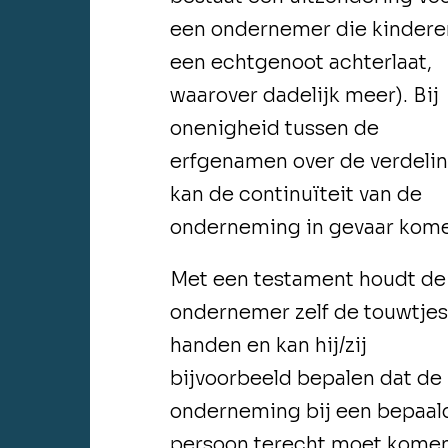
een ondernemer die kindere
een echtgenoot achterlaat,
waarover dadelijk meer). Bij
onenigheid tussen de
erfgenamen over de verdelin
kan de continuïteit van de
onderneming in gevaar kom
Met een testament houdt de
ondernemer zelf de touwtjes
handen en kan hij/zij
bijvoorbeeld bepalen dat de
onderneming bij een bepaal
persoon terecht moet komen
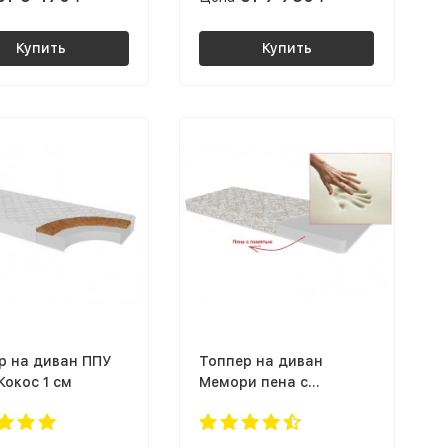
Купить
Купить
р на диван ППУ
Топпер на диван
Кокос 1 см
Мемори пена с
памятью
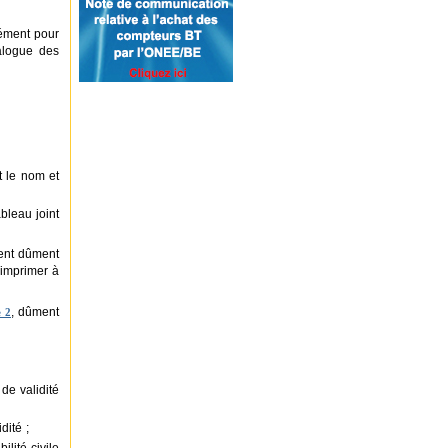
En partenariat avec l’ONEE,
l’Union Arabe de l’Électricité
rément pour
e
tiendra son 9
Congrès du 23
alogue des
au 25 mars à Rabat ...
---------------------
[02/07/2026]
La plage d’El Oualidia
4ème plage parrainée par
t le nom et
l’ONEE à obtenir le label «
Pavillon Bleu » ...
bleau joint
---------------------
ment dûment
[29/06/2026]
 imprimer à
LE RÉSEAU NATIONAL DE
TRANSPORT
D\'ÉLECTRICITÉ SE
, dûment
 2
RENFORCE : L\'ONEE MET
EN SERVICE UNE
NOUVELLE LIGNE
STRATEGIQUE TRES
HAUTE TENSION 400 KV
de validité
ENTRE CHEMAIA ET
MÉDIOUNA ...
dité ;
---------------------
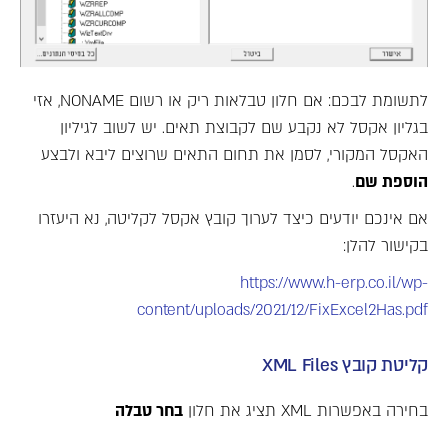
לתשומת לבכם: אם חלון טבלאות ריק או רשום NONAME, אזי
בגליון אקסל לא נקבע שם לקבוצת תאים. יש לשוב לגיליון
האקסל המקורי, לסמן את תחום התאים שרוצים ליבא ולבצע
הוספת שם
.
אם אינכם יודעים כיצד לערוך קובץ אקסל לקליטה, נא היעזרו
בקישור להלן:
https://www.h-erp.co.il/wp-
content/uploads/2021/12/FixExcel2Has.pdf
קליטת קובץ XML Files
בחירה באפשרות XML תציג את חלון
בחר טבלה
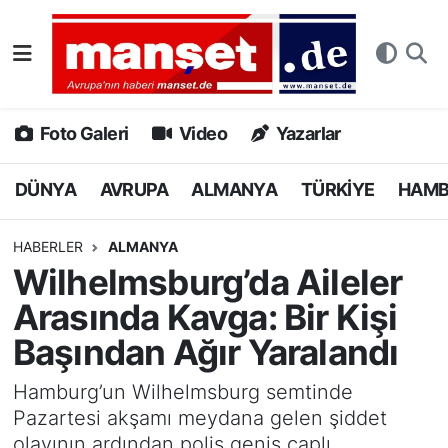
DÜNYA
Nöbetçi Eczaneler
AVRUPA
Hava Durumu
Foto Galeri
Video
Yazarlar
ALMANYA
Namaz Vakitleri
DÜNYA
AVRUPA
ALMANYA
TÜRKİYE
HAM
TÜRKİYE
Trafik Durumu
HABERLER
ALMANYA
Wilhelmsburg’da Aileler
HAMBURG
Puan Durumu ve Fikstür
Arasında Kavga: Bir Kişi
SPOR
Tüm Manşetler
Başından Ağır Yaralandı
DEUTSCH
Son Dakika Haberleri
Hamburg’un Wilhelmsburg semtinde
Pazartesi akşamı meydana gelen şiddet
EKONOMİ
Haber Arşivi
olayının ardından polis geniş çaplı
------------------------------------------------------------
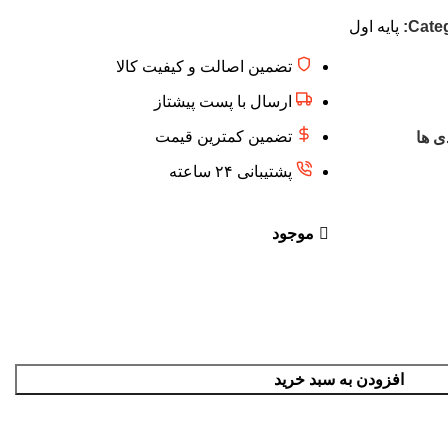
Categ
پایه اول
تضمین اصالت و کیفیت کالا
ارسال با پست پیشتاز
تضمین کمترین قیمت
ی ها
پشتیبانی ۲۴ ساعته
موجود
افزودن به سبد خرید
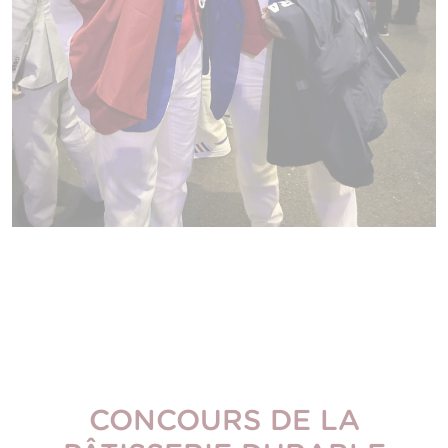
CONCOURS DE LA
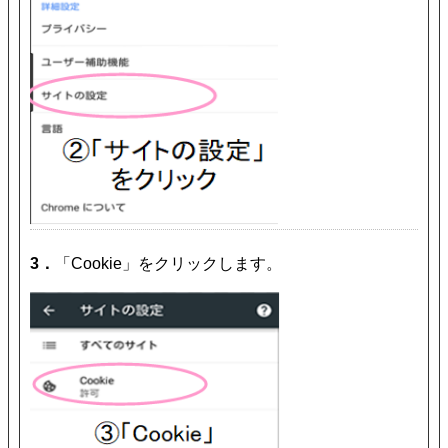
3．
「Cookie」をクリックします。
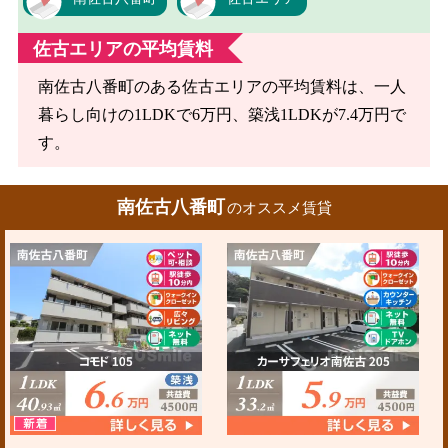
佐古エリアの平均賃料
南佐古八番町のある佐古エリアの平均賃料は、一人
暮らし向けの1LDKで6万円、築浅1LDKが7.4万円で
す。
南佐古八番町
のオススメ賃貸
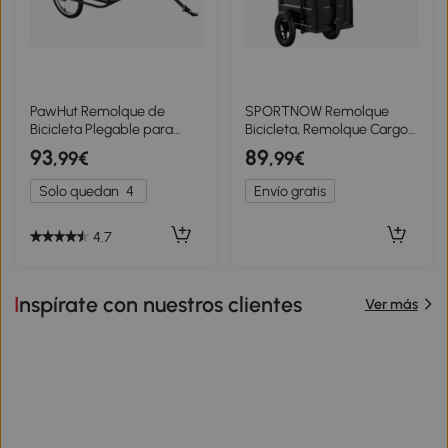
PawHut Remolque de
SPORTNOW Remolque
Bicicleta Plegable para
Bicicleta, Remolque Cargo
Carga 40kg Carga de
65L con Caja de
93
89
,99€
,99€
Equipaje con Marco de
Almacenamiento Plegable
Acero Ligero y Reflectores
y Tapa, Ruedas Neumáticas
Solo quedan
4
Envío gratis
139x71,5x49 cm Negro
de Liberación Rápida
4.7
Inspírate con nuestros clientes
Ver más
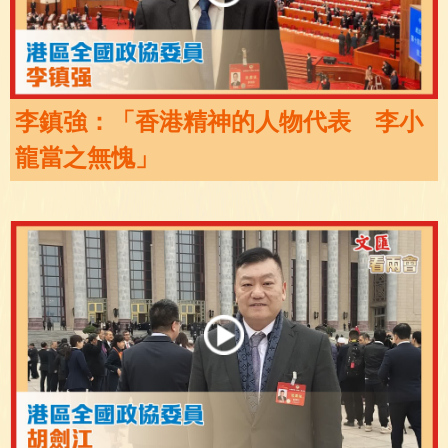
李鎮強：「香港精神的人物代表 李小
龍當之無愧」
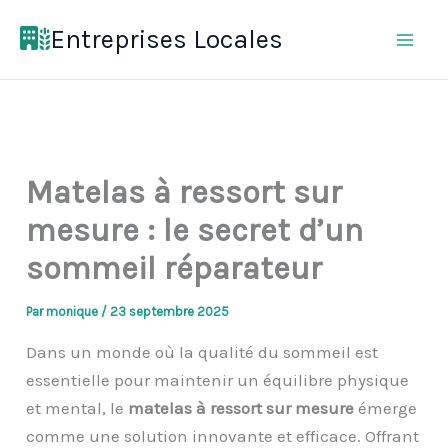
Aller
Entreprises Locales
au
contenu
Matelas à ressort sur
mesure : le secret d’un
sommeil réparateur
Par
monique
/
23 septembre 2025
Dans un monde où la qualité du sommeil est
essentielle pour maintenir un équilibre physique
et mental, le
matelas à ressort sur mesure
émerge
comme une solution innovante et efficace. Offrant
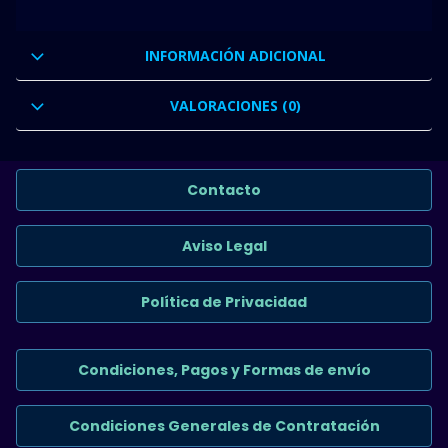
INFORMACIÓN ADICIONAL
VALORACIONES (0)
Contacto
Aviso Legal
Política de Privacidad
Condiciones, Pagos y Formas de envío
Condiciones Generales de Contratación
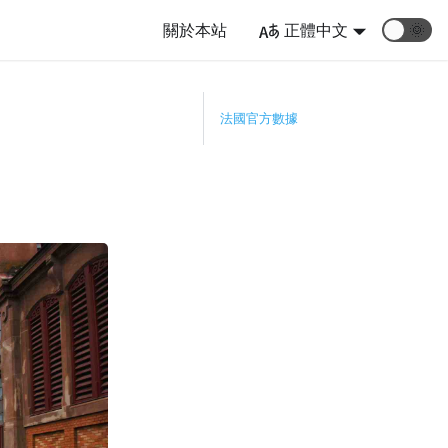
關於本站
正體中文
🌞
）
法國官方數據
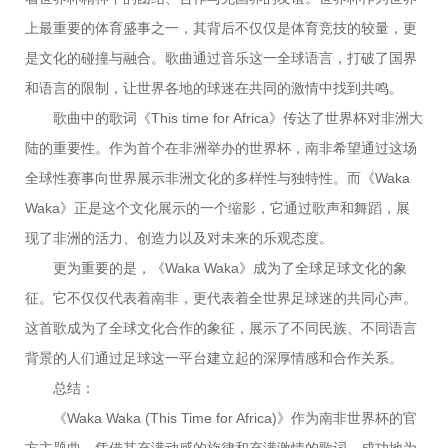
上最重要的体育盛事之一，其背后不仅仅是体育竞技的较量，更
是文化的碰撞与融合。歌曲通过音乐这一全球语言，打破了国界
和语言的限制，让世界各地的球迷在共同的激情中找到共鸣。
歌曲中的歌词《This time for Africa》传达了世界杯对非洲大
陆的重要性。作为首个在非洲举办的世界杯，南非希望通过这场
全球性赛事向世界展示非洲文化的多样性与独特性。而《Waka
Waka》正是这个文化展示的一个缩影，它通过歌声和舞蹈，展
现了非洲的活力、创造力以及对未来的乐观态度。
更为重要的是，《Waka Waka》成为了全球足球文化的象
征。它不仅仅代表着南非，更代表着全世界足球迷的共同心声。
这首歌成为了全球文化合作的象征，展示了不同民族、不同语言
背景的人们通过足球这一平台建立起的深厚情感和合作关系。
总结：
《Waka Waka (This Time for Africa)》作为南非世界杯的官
------------------------------------------------------------
Brief:
What lines above run from the one with "een ondernemer die kindere" to the one with "MÉDIOUNA ..."? Give them again exactly, ends included, and leave the pictures out.

Result of this task:
een ondernemer die kindere
een echtgenoot achterlaat,
waarover dadelijk meer). Bij
onenigheid tussen de
erfgenamen over de verdelin
kan de continuïteit van de
onderneming in gevaar kom
Met een testament houdt de
ondernemer zelf de touwtjes
handen en kan hij/zij
bijvoorbeeld bepalen dat de
onderneming bij een bepaal
persoon terecht moet komen
Купить
Купить
р на диван ППУ
Топпер на диван
Кокос 1 см
Мемори пена с
памятью
En partenariat avec l’ONEE,
l’Union Arabe de l’Électricité
rément pour
e
tiendra son 9
Congrès du 23
alogue des
au 25 mars à Rabat ...
---------------------
[02/07/2026]
La plage d’El Oualidia
4ème plage parrainée par
t le nom et
l’ONEE à obtenir le label «
Pavillon Bleu » ...
bleau joint
---------------------
ment dûment
[29/06/2026]
 imprimer à
LE RÉSEAU NATIONAL DE
TRANSPORT
D\'ÉLECTRICITÉ SE
, dûment
 2
RENFORCE : L\'ONEE MET
EN SERVICE UNE
NOUVELLE LIGNE
STRATEGIQUE TRES
HAUTE TENSION 400 KV
de validité
ENTRE CHEMAIA ET
MÉDIOUNA ...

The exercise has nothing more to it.